__Aim of the task__. Return the lines below exactly as they appear, please, starting with the first and ending with the one that contains "https://www.kmcscuba1977.com/".
-------- Records shown --------
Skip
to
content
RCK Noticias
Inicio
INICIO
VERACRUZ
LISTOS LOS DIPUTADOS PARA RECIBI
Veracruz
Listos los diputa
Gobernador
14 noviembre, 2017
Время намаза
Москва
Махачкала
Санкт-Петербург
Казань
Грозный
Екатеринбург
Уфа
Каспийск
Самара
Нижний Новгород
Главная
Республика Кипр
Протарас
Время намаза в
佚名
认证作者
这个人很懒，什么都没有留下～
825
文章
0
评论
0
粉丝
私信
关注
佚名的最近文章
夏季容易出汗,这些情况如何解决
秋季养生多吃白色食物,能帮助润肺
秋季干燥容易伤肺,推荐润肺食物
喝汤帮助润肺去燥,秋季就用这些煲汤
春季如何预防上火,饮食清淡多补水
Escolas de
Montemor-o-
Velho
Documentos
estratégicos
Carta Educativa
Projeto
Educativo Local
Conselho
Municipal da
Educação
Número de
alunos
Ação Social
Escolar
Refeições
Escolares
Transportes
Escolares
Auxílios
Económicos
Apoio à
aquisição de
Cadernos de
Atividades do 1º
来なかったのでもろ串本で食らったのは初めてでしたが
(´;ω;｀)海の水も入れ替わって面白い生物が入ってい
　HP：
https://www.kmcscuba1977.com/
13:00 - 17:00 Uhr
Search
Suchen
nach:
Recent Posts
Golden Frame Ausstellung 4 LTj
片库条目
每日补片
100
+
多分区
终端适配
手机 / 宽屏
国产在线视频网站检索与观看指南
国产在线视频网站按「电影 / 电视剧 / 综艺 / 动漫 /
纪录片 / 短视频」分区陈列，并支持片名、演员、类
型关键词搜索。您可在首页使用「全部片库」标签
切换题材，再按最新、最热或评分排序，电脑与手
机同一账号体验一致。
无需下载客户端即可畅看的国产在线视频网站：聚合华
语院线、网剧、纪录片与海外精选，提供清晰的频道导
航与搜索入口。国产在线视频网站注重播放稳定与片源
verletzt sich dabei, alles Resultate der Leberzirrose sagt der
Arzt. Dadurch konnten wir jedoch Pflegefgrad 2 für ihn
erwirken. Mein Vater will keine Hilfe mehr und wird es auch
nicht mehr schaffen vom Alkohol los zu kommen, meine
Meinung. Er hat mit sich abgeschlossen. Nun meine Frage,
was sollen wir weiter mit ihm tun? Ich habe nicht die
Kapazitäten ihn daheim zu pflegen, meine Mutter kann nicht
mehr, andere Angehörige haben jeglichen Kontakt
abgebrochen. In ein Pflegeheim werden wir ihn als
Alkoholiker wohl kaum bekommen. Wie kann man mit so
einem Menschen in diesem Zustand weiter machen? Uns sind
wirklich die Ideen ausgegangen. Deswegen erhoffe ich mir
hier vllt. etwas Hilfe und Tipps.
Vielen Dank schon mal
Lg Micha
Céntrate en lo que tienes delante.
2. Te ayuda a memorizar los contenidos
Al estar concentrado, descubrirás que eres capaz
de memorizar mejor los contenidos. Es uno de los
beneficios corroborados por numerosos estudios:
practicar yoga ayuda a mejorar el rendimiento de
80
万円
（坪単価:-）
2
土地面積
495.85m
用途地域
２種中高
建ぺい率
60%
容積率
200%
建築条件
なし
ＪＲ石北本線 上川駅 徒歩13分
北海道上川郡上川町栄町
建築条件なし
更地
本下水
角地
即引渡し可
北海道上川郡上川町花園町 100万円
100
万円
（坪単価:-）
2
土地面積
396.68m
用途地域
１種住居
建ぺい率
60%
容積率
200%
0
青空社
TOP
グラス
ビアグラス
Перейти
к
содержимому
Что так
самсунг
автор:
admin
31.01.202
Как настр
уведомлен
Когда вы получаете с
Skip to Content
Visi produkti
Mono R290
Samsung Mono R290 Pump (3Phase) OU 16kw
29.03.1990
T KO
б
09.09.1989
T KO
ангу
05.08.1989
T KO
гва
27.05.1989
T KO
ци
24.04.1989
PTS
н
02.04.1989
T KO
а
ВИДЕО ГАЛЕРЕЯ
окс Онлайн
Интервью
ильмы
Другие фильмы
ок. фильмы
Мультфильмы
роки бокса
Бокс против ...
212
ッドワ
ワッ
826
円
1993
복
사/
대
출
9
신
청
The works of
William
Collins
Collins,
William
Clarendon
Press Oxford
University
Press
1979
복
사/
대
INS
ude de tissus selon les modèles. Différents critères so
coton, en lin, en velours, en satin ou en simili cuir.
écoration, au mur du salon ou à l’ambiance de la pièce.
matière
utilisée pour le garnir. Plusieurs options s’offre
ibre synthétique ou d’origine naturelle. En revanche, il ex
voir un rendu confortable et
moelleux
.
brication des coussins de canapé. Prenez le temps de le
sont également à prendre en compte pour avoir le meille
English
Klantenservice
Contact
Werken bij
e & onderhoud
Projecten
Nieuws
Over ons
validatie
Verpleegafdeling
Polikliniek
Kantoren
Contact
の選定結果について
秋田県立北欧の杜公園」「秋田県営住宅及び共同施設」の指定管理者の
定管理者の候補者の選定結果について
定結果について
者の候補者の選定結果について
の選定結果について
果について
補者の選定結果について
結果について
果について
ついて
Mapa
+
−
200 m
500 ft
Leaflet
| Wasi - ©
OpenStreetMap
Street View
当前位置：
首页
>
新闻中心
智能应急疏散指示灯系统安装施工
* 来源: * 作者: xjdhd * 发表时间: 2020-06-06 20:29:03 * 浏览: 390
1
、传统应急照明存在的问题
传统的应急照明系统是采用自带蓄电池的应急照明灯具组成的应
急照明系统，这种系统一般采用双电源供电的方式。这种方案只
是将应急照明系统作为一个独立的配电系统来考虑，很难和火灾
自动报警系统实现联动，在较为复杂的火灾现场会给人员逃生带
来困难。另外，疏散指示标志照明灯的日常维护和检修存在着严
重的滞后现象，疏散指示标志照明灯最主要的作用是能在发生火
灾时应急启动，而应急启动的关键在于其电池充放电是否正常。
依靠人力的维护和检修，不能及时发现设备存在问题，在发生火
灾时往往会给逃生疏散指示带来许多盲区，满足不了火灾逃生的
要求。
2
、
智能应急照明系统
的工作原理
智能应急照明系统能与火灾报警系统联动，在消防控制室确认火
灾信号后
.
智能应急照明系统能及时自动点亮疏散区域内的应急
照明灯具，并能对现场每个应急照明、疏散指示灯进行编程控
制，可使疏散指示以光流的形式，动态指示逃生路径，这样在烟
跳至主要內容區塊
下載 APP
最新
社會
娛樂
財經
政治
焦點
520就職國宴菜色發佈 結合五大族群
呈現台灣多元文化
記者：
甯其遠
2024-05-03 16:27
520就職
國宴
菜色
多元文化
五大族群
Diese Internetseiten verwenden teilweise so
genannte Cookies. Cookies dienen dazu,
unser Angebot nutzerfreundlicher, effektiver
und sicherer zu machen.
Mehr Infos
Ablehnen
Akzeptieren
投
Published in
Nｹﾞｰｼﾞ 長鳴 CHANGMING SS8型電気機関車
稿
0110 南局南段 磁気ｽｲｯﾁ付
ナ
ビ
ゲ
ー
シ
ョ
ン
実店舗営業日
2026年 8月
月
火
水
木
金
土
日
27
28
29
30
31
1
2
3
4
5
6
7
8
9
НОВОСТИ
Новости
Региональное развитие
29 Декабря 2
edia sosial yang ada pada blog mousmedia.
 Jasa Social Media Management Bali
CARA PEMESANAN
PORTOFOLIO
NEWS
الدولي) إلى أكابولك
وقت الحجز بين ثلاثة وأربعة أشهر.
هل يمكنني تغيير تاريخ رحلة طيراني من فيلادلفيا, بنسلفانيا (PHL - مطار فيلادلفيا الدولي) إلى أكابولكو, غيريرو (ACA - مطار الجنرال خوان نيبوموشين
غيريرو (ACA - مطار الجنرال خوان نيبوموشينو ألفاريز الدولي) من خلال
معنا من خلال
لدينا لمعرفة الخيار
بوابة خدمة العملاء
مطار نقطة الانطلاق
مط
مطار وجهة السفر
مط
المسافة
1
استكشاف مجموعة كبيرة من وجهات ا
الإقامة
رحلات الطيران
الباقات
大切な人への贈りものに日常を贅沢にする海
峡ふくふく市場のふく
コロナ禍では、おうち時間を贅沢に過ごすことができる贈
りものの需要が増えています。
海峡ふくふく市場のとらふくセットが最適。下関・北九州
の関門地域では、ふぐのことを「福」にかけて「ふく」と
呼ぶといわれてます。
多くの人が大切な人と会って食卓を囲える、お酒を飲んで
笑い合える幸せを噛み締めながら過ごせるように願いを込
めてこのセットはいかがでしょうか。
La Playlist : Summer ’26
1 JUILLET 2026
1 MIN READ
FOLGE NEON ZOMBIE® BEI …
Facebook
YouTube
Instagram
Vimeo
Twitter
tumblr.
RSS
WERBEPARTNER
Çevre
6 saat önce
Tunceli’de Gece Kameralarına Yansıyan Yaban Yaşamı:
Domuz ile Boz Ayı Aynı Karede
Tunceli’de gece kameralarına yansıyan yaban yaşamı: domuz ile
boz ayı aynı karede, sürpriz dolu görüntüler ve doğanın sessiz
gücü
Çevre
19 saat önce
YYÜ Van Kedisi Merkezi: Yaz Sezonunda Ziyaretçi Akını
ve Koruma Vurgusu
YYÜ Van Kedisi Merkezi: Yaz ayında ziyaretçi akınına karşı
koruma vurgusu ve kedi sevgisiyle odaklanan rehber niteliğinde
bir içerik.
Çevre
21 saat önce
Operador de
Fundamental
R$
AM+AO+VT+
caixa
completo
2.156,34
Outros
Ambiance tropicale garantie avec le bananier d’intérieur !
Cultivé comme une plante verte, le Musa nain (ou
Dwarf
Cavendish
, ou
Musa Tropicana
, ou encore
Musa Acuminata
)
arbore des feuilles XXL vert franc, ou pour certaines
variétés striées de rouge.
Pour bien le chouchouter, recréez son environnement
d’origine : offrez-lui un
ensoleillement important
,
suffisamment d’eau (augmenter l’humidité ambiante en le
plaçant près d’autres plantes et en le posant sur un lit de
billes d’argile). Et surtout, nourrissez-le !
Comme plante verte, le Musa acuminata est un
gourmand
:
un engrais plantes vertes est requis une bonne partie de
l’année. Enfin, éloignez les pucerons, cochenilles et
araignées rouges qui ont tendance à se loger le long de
--------
__Result below__.
Skip
to
content
RCK Noticias
Inicio
INICIO
VERACRUZ
LISTOS LOS DIPUTADOS PARA RECIBI
Veracruz
Listos los diputa
Gobernador
14 noviembre, 2017
Время намаза
Москва
Махачкала
Санкт-Петербург
Казань
Грозный
Екатеринбург
Уфа
Каспийск
Самара
Нижний Новгород
Главная
Республика Кипр
Протарас
Время намаза в
佚名
认证作者
这个人很懒，什么都没有留下～
825
文章
0
评论
0
粉丝
私信
关注
佚名的最近文章
夏季容易出汗,这些情况如何解决
秋季养生多吃白色食物,能帮助润肺
秋季干燥容易伤肺,推荐润肺食物
喝汤帮助润肺去燥,秋季就用这些煲汤
春季如何预防上火,饮食清淡多补水
Escolas de
Montemor-o-
Velho
Documentos
estratégicos
Carta Educativa
Projeto
Educativo Local
Conselho
Municipal da
Educação
Número de
alunos
Ação Social
Escolar
Refeições
Escolares
Transportes
Escolares
Auxílios
Económicos
Apoio à
aquisição de
Cadernos de
Atividades do 1º
来なかったのでもろ串本で食らったのは初めてでしたが
(´;ω;｀)海の水も入れ替わって面白い生物が入ってい
　HP：
https://www.kmcscuba1977.com/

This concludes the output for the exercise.